Toronto (Canada): One of the abiding lessons from the COVID-19 pandemic is how poorly prepared we were to deal with a crisis of that magnitude. Naturally, politicians have promised to develop better strategies for the future, but so far these promises have not been fulfilled. Perhaps surprisingly, one exception has come from the province of Alberta.
In January, the United Conservative Party (UCP) government established a blue-ribbon panel of experts, chaired by Reform Party founder Preston Manning, to investigate whether there are lessons to be learned from Canada's responses to COVID-19 which will better prepare us to handle future public emergencies. Because the UCP has since been re-elected, and since the Manning committee is expected to release its final report soon, the government is likely to take its findings seriously.
A deeper look:Cynics might anticipate that Manning, as a lifelong conservative, will produce a report that does little more than justify the UCP's actions during the pandemic. But an early leak from the committee suggests that it may be forced to take a deeper look into the way that such policies are constructed.
That leak revealed that when Albertans were asked to suggest how the government should deal with future health crises, they expressed strong support for increased reliance on medical and scientific expertise and decreased dependence on the opinions of politicians. These responses challenge the committee to involve itself in a debate that has long engaged political scientists and economists: Can science tell us what the best public policies are? And the committee will probably soon discover that the answer is no.

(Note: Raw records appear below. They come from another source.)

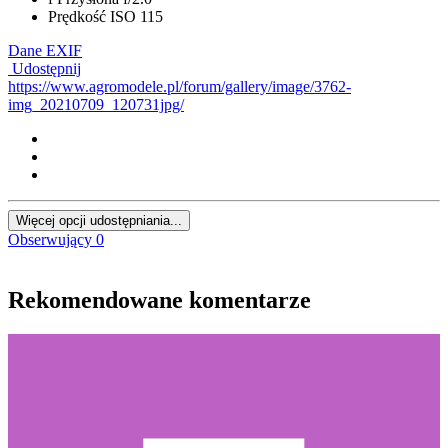
Prędkość ISO
115
Dane EXIF
Udostępnij
https://www.agromodele.pl/forum/gallery/image/3762-
img_20210709_120731jpg/
Więcej opcji udostępniania...
Obserwujący
0
Rekomendowane komentarze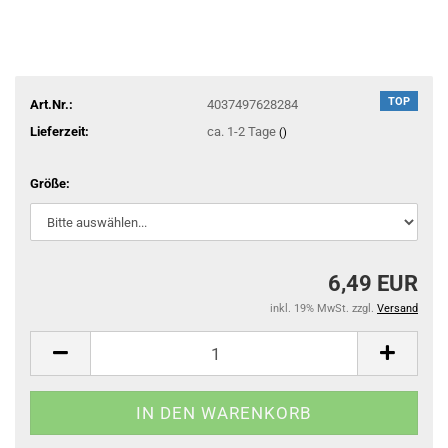
TOP
Art.Nr.:
4037497628284
Lieferzeit:
ca. 1-2 Tage
()
Größe:
6,49 EUR
inkl. 19% MwSt. zzgl.
Versand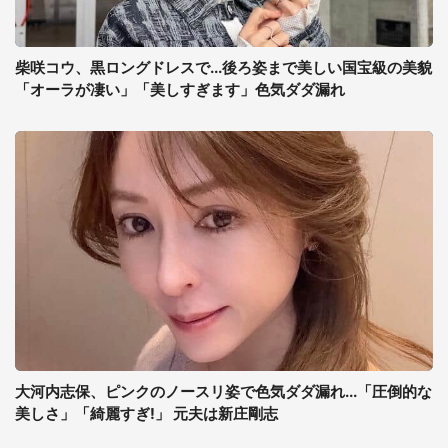
柴咲コウ、黒ロングドレスで...後ろ姿まで美しい国宝級の美貌
「オーラが凄い」「美しすぎます」色気ダダ漏れ
大河内志保、ピンクのノースリ姿で色気ダダ漏れ...「圧倒的な
美しさ」「綺麗すぎ!」 元夫は新庄剛志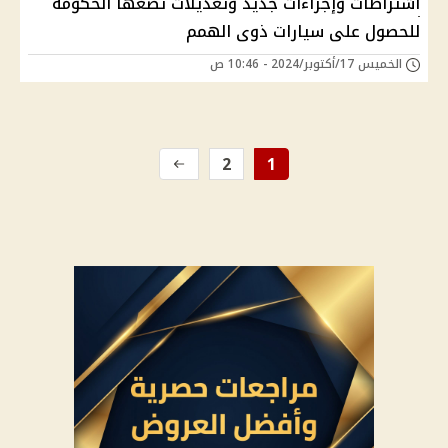
اشتراطات وإجراءات جديد وتعديلات تضعها الحكومة
للحصول على سيارات ذوى الهمم
الخميس 17/أكتوبر/2024 - 10:46 ص
2
1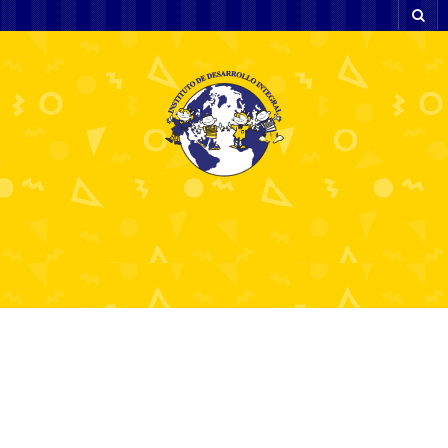
Exploring Non-Gamstop
Casinos Freedom and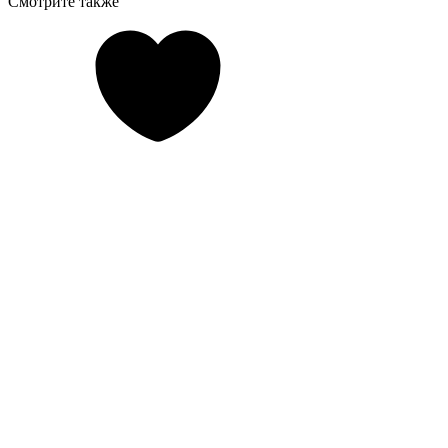
Смотрите также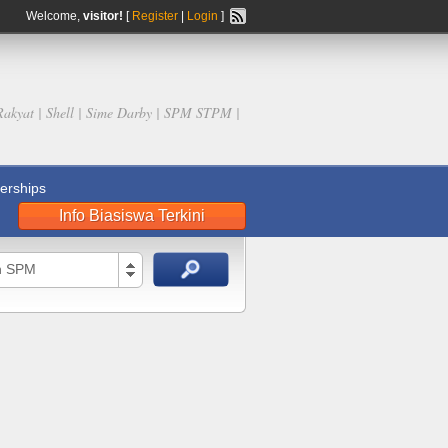
Welcome,
visitor!
[
Register
|
Login
]
Rakyat | Shell | Sime Darby | SPM STPM |
rships
Info Biasiswa Terkini
n SPM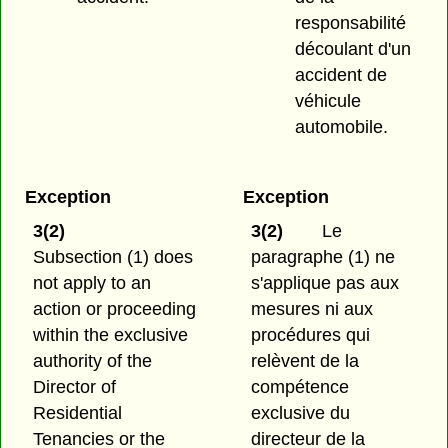
responsabilité
découlant d'un
accident de
véhicule
automobile.
Exception
Exception
3(2)
3(2)
Le
Subsection (1) does
paragraphe (1) ne
not apply to an
s'applique pas aux
action or proceeding
mesures ni aux
within the exclusive
procédures qui
authority of the
relèvent de la
Director of
compétence
Residential
exclusive du
Tenancies or the
directeur de la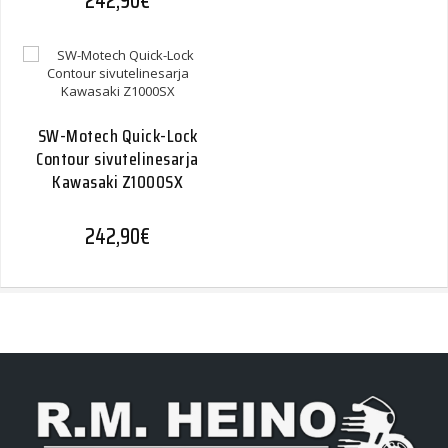
242,90
€
SW-Motech Quick-Lock
Contour sivutelinesarja
Kawasaki Z1000SX
242,90
€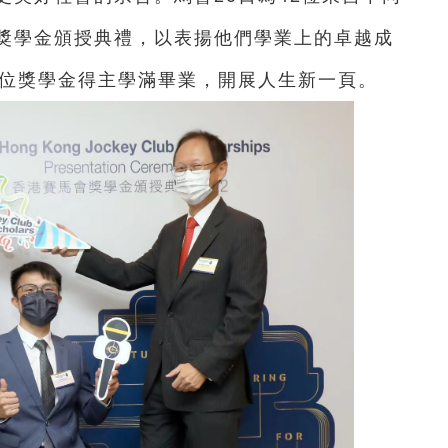
獎學金頒授典禮，以表揚他們學業上的卓越成
4位獎學金得主學滿畢業，開展人生新一頁。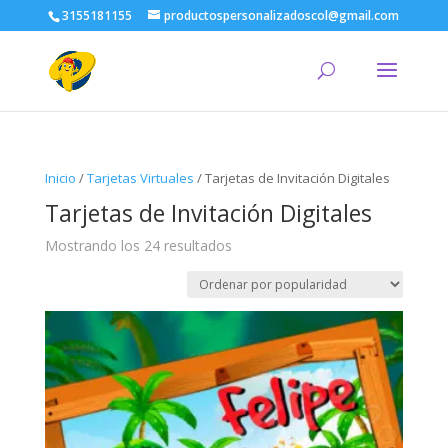
3155181155
productospersonalizadoscol@gmail.com
Inicio
/
Tarjetas Virtuales
/ Tarjetas de Invitación Digitales
Tarjetas de Invitación Digitales
Ordenado
Mostrando los 24 resultados
por
popularidad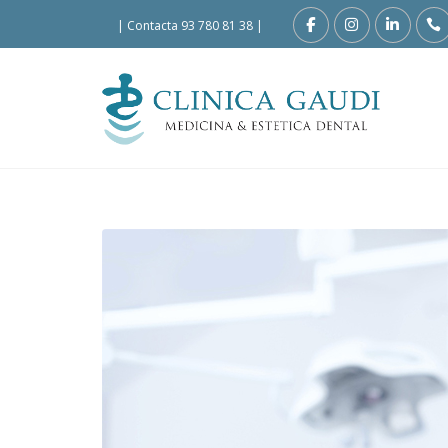
|
Contacta 93 780 81 38
|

The reason for this can be seen using an area of economics called public choice theory. It argues that every public policy decision can be divided into two elements factual and psychological and it concludes that science has little to tell us about the latter. With respect to COVID-19, factual elements include information about how the disease is transmitted, the effect it has on those who contract it and the impact of masks and vaccinations on rates of infection.
Psychological elements include public perception of the harms of infection, the willingness to accept the risk of illness and death and the cost of accepting restrictions on personal freedom. The importance of this distinction is that while reliable, scientific information is often available about the factual elements of policy, the same cannot be said for the psychological elements.